# I Wouldn't eat fish from?



## AutoModGod (Jan 14, 2003)

Jamie7117's point about removing the lateral line and all "fatty parts" including the belly is a good one. Doing these things improves the taste of all fish, IHMO. The MDNR, IDNR and the ODNR recommend that fish be cleaned in this manner in order to minimize pollutants.

Fellow fishermen give me all kinds of grief at cleaning stations for cleaning fish in this manner. They claim I am wasting fish. My response is to scoop up a big handfull of lateral line and skin with fat attached and ask them if they would like to have it.  That usually ends the conversation.


----------



## scottfree (Jan 24, 2003)

i was a sceptic about the lateral lines myself. until i took a charter for Salmon and the captain was cleaning them and i opened my "RATHER" large mouth and said that he was wasting fish.....AutoModGod you are absolutely correct. a face full of lateral lines and fish fat will end the conversation of WASTING FISH. but they did taste rather delicious. minus the lateral line and fatty tissue of the belly. now when i clean my own great lake fish the lateral line comes off and even on walleye from inland lakes. needless to say it made a believer out of me.


----------



## Melon (Feb 22, 2002)

I would rather eat the occasional fish dinner straight from LSC with a few toxins in it, than puff down a pack of smokes everyday!


----------



## Banditto (Jun 9, 2000)

I eat fish from the Detroit River, St. Clair River, Lake Erie, Lake Huron, etc. 

I make doubly sure to dress them the correct way and cut out the fat veins.


----------



## jamie7117 (Aug 15, 2001)

nothing better than a plate full of corn meal battered lake erie/detroit river walleye, fried to perfection, washing them down with a cold michelob, kicking back after with a macanudo cigar and glass full of wisers on the rocks, taking in a deep breath of the fresh crisp, dioxin filled air, now that's livin!


----------



## eyebuster (Jan 10, 2003)

I eat them as often as possible, properly cleaned, cared for and cooked. I love them Detroit River 15 to 18 inch males in the spring time are awesome. Lake Erie in the summer time can't be beat. Just talking about this is making me hungry, think I'll get a batch out of the freezer and fry em up with some fries and some country hush puppies and some slaw and I think 2 mic. lights..I'm trying to watch my weight.......


----------



## pmtiny (Dec 11, 2002)

I've heard that when they test fish for toxins; that they test the whole fish...head, skin, bones, etc. They just grind it up & test it. Anybody know if thats true?


----------



## Melon (Feb 22, 2002)

I dont believe all the warnings about the toxins.
When I was a kid I ate paint chips, not I eat fresh Michigan fish on a regualr basis. Besides the 3rd arm that grew out of my back, I havent noticed any side affects. The extra limb comes in handy, now I can hold 2 rods and 1 beer


----------



## fmontie (Dec 24, 2002)

We're not worried about eating fish from these areas. We eat only walleyes between 13" to 17". Anything over that we release because they taste different. We only keep what we can eat fresh (without freezing). We love perch, bluegills, and crappie.
We release all bass because we don't eat them. Trim all fatty areas and skin. Frying fish in grease is probably worse for you then the toxic threat. We fish at least once a week and aren't turning green yet.......


----------



## Fishfoote (Jan 2, 2001)

The pollution in that lake has gotten too much press for me.


----------



## AutoModGod (Jan 14, 2003)

pmtiny mentioned hearing that when fish are tested for toxins the entire fish is tested.

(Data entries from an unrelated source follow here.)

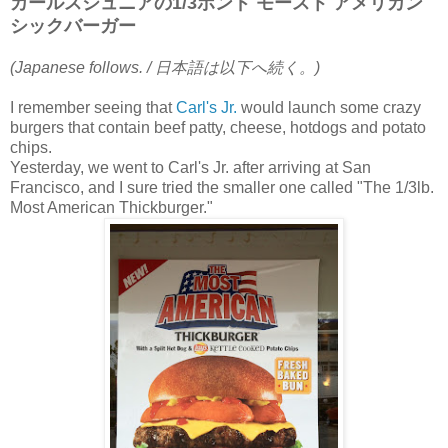
カールスジュニアの1/3ポンド モースト アメリカン
シックバーガー
(Japanese follows. / 日本語は以下へ続く。)
I remember seeing that
Carl's Jr.
would launch some crazy
burgers that contain beef patty, cheese, hotdogs and potato
chips.
Yesterday, we went to Carl's Jr. after arriving at San
Francisco, and I sure tried the smaller one called "The 1/3lb.
Most American Thickburger."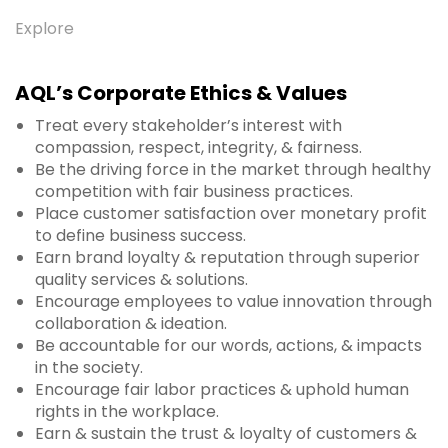
Explore
AQL’s Corporate Ethics & Values
Treat every stakeholder’s interest with
compassion, respect, integrity, & fairness.
Be the driving force in the market through healthy
competition with fair business practices.
Place customer satisfaction over monetary profit
to define business success.
Earn brand loyalty & reputation through superior
quality services & solutions.
Encourage employees to value innovation through
collaboration & ideation.
Be accountable for our words, actions, & impacts
in the society.
Encourage fair labor practices & uphold human
rights in the workplace.
Earn & sustain the trust & loyalty of customers &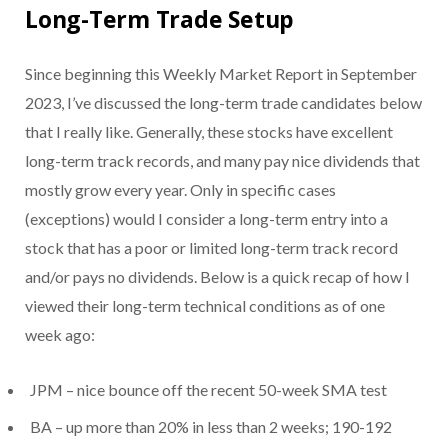
Long-Term Trade Setup
Since beginning this Weekly Market Report in September
2023, I’ve discussed the long-term trade candidates below
that I really like. Generally, these stocks have excellent
long-term track records, and many pay nice dividends that
mostly grow every year. Only in specific cases
(exceptions) would I consider a long-term entry into a
stock that has a poor or limited long-term track record
and/or pays no dividends. Below is a quick recap of how I
viewed their long-term technical conditions as of one
week ago:
JPM – nice bounce off the recent 50-week SMA test
BA – up more than 20% in less than 2 weeks; 190-192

I used to be on the Board of Directors for Salmon Unlimited of Indiana and at one of our monthly meeting an IDNR representative told us that they test the entire fish - head, guts, skin, scales, you name it. They said that they had to test the fish in this manner (grind up the entire fish) because it is possible that some folks might consume the entire fish (yuck!). Anyway, they also told us that MSU had tested properly cleaned (filleted with lateral lines, skin/fat and belly meat removed) and cooked fish (broiled or grilled so juices drip off of the fish, aka not fried or deep fried) and determined that there were less toxins (PCBs and heavy metals were the subject of the study if I remember correctly) in the cooked Lake Michigan Salmon than the peanut butter we feed our kids.

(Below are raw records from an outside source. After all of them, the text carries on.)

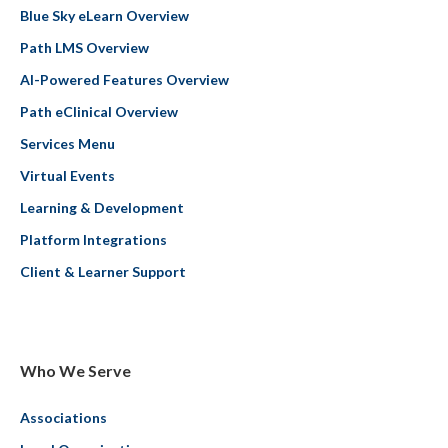
Blue Sky eLearn Overview
Path LMS Overview
AI-Powered Features Overview
Path eClinical Overview
Services Menu
Virtual Events
Learning & Development
Platform Integrations
Client & Learner Support
Who We Serve
Associations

I quit feeding my kids peanut butter after that.


----------



## ERGOMAN (Jan 14, 2001)

I do a fair amount of fishing on belleville and ford lake but hadn't fed any of the fish to my family (only lived here a few years and the locals kept telling me how polluted it used to be). 

Did a www search on belleville lk water quality a month ago and came up with consultants report from 1996?ish that stated 10 walleye and 10 carp were tested for a large list of toxins (carp with the skin off and walleye with the skin on) 1 fish from each group tested slightly off of scale for merc/pcb's. I called a C.O. who does fishery assessment for the area, he stated that he would/does eat the fish from bellevile and ford lakes and implied that earie is more polluted but compared on a more liberal toxin scale as it is for COMMERCIAL/RESTURANT use. 

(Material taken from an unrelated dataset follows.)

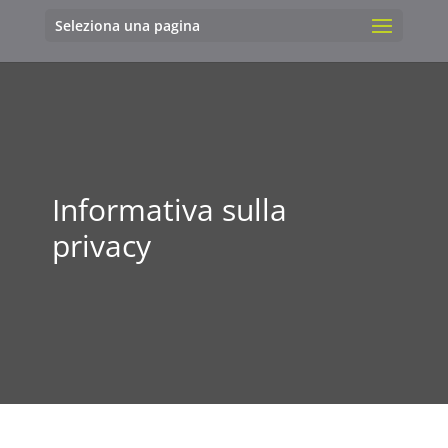
Seleziona una pagina
Informativa sulla
privacy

Captain Nichols perch boat out of south haven was on trosts show months ago stating that he ate perch from lk michigan numerous times a week and was part of a long term merc study with the govt measuring his levels ever 3? years. I know they didn't go up and think they may have been lower than the population average.
WHO KNOWS/
Ron


----------



## jeremy L (Sep 19, 2002)

I wouldn't eat any type of "big" fish out of the lower or middle saginaw bay, from bay port on north i would eat bigger fish as long as they were not carp, catfish, etc. Too many stories on how the Flint, Cass, and saginaw rivers have those sewage spills in the summer.


----------



## bivenser (Dec 1, 2000)

I will not eat fish from......... Long John Silver


----------



## ESOX (Nov 20, 2000)

Long John Silver serves fish??? I never knew what that swill was, but it's fish??? Do you have any evidence to back this up? I don't believe it, no one could make ANY fish taste that nasty.


----------



## scottfree (Jan 24, 2003)

well i guess if everyone else is doin it then it must be ok? just keep us posted on any good cheap fishing equipment that will no longer be of use!! what a morbid thing to say. but actually if it says made from "MINCED" pieces of fish. then i would probably think twice. as for Long John Silver's, they have never served fish. i think it was a fish by-product.


----------



## patcheroo (Jan 3, 2003)

A few years ago we began catching eyes out of the saginaw river with big ugly ulcers on them. I will add that most of the ugly fish were caught in the spring. We ran into a C.O. and asked him what was going on with these fish. He said that the biologists told him that the ulcers were caused when a large number of fish are brought together in a small area, such as the spawning run. He said that they were alot like acne in humans and that, although ugly, they pose no threat to humans. I have filleted a few of these fish to see how deep the ulcers went. All of the fish I looked at, the ulcers were all confined to the skin and never went into the meat. The meat looked the same as a "healthy" fish, oh yea and it tasted great too!...My 2 cents....Patch


----------



## krt (Nov 5, 2001)

I can understand why some people would hesitate to eat fish from the places mentioned, but where do the fish (walleye,perch) come from that you order in restaurants? Don't commercial fisherman sell their catches locally?


----------



## trout (Jan 17, 2000)

All Seafood and fresh water fish have some type of contaminents.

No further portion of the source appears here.